Le journal de Vincent Malbec

L’heure des thés.
Le désespoir pousse en moi. De l’herbe entre les pavés ! En venant chez elle par le bus et le métro, je combats mes pensées noires par de naïves résolutions. J’aimerais lui paraître moins ordinaire, moins vieux aussi et me rendre subtil. Un frôlement d’aile, un thé au lait dans une tasse pervenche.
Je suis jaloux de sa douceur. Elle effleure mes yeux d’un battement de cils. Son regard meurt et revient vers moi, vague lente. Son souffle parfumé de garrigue a des effleurements d’abeille. Son sourire fond, bonbon miel et menthe.
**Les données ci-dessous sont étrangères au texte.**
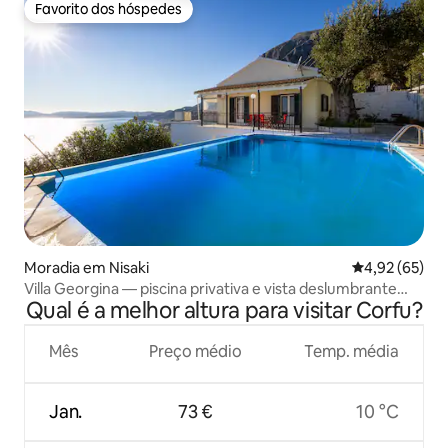
Favorito dos hóspedes
Favorito dos hóspedes
Moradia em Nisaki
Classificação
4,92 (65)
Villa Georgina — piscina privativa e vista deslumbrante
Qual é a melhor altura para visitar Corfu?
para o mar
Mês
Preço médio
Temp. média
Jan.
73 €
10 °C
Je veux, pour elle, devenir aérien, un nuage filé par le zéphyr, l’onde tiède d’un champ de blé. Mon sexe nichera dans le sien, aussi gracieux qu’une alouette. Après l’amour, elle m’offrira un thé et je boirai sa bouche bergamote.
Earl Grey.
J’embrasserai ses yeux lotus pour laver leur mémoire. Ils découvriront ma nouvelle apparence : délicate et fragile. Je sucerai ses fruits exotiques sous l’ombrelle en papier de soie qui sert de lustre dans sa chambre. Mes mains recueilleront le flot de ses houles tièdes, le sucre de sa passion pendant que le thé refroidira
Thé vert, thé de chine. Que l’été vienne !
Rêvant à ce nouvel Éden, je sonne à sa porte et j’attends qu’elle m’ouvre en me curant le nez. Elle surprend mon geste et se détourne au moment où j’allais l’embrasser, encore tout reniflant.